## TASK ITEM
Starting at the line that holds "apartments that are located within one of" and stopping at the line that holds "Spurgeon, a battling", restate the records below word for word, with both of those lines included.

═══ PROVIDED INFORMATION

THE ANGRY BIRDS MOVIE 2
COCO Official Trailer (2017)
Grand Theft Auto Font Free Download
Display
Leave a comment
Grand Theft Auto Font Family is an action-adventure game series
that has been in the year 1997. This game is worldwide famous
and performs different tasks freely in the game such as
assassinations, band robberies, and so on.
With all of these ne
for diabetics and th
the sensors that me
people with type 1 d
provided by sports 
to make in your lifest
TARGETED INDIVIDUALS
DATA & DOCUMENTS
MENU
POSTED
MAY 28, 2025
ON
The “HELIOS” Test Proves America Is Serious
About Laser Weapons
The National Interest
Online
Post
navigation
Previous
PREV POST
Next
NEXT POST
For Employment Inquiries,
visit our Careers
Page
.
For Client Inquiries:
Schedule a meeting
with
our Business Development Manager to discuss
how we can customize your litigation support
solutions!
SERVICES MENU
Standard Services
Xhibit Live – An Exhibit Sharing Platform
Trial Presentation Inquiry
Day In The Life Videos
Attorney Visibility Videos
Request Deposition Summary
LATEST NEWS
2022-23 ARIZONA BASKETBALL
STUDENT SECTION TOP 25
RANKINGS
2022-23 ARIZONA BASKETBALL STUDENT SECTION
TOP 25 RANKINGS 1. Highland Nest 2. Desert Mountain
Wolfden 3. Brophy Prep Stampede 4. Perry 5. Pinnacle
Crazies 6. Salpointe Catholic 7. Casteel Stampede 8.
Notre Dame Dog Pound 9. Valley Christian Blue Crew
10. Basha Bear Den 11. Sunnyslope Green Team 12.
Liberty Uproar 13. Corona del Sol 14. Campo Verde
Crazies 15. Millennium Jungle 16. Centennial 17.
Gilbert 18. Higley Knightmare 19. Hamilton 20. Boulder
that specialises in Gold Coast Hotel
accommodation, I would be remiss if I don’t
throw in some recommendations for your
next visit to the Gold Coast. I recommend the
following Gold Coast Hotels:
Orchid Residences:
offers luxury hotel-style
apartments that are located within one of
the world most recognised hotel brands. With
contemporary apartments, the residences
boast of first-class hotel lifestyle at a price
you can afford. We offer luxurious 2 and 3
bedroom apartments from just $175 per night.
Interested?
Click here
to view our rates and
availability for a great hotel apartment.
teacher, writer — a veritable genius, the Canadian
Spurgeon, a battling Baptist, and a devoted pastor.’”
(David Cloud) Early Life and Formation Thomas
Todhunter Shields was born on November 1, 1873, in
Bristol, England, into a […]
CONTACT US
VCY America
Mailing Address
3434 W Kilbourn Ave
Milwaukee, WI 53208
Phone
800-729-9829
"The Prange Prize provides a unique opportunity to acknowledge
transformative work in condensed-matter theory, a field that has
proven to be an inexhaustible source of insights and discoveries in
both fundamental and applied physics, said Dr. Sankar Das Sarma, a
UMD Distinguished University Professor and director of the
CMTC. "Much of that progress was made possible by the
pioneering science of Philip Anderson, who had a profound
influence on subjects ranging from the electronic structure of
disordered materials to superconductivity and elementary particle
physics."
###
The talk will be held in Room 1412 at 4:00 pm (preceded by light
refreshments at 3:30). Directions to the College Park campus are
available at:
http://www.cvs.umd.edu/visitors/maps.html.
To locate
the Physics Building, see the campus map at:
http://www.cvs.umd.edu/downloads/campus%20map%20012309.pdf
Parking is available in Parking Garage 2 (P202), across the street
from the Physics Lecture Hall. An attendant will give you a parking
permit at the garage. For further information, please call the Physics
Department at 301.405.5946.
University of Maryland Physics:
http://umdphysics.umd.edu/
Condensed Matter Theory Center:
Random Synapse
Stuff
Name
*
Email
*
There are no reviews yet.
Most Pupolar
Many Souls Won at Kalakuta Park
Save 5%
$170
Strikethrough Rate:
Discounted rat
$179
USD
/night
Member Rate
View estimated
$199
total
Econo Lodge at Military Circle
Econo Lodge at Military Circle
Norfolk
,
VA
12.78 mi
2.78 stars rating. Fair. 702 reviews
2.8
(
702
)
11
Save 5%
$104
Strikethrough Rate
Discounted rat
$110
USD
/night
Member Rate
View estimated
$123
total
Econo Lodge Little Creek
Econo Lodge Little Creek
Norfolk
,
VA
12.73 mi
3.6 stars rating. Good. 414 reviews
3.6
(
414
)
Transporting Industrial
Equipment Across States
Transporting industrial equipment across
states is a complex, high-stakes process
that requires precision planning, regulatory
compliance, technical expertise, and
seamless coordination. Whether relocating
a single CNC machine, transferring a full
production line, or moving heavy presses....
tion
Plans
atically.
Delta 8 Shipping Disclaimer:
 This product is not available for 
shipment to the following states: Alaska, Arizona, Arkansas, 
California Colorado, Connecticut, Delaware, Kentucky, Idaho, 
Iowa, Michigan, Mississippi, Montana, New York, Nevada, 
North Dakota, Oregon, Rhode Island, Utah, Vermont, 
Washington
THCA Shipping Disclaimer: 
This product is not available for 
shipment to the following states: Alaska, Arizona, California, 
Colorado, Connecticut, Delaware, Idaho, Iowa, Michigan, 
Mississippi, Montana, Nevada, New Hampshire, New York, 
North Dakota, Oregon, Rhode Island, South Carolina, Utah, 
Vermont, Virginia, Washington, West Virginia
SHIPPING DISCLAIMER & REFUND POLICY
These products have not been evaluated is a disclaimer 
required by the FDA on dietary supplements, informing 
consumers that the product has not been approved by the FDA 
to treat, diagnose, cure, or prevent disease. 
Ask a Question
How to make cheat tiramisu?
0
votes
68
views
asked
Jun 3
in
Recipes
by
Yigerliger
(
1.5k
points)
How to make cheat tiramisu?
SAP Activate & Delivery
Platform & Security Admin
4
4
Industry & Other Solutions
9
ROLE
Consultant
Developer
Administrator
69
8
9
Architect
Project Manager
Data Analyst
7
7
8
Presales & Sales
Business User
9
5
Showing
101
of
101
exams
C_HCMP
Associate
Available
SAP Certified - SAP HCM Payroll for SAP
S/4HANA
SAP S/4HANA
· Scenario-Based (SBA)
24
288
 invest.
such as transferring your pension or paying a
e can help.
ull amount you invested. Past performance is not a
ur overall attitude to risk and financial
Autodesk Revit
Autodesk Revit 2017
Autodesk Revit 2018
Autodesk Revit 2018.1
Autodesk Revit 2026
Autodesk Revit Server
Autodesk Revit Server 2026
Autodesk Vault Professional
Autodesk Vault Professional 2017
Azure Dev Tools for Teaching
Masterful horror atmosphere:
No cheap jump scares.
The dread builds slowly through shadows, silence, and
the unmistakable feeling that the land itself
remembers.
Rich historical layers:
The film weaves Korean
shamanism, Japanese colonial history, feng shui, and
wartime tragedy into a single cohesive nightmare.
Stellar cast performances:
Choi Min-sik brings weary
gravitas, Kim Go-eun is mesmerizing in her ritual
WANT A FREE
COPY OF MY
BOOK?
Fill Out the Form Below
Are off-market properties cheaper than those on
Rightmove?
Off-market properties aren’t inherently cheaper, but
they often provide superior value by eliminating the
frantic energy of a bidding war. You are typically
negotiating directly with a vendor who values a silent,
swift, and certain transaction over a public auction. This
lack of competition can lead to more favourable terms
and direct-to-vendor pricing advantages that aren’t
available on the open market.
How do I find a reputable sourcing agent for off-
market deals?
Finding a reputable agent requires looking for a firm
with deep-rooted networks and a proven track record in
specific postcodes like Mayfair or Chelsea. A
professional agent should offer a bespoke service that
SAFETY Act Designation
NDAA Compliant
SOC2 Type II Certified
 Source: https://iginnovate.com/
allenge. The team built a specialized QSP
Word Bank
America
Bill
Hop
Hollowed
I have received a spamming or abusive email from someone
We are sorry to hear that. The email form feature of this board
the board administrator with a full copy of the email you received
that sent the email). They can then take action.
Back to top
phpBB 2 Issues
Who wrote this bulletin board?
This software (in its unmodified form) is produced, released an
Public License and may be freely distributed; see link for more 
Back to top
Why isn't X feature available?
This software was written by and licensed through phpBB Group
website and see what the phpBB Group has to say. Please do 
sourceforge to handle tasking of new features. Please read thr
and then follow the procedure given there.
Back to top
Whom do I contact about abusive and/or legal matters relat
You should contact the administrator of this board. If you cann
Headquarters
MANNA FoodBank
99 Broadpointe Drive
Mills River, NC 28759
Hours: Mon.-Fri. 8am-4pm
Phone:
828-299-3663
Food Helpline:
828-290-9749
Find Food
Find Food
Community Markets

══════

## ANSWER BELOW
apartments that are located within one of
the world most recognised hotel brands. With
contemporary apartments, the residences
boast of first-class hotel lifestyle at a price
you can afford. We offer luxurious 2 and 3
bedroom apartments from just $175 per night.
Interested?
Click here
to view our rates and
availability for a great hotel apartment.
teacher, writer — a veritable genius, the Canadian
Spurgeon, a battling Baptist, and a devoted pastor.’”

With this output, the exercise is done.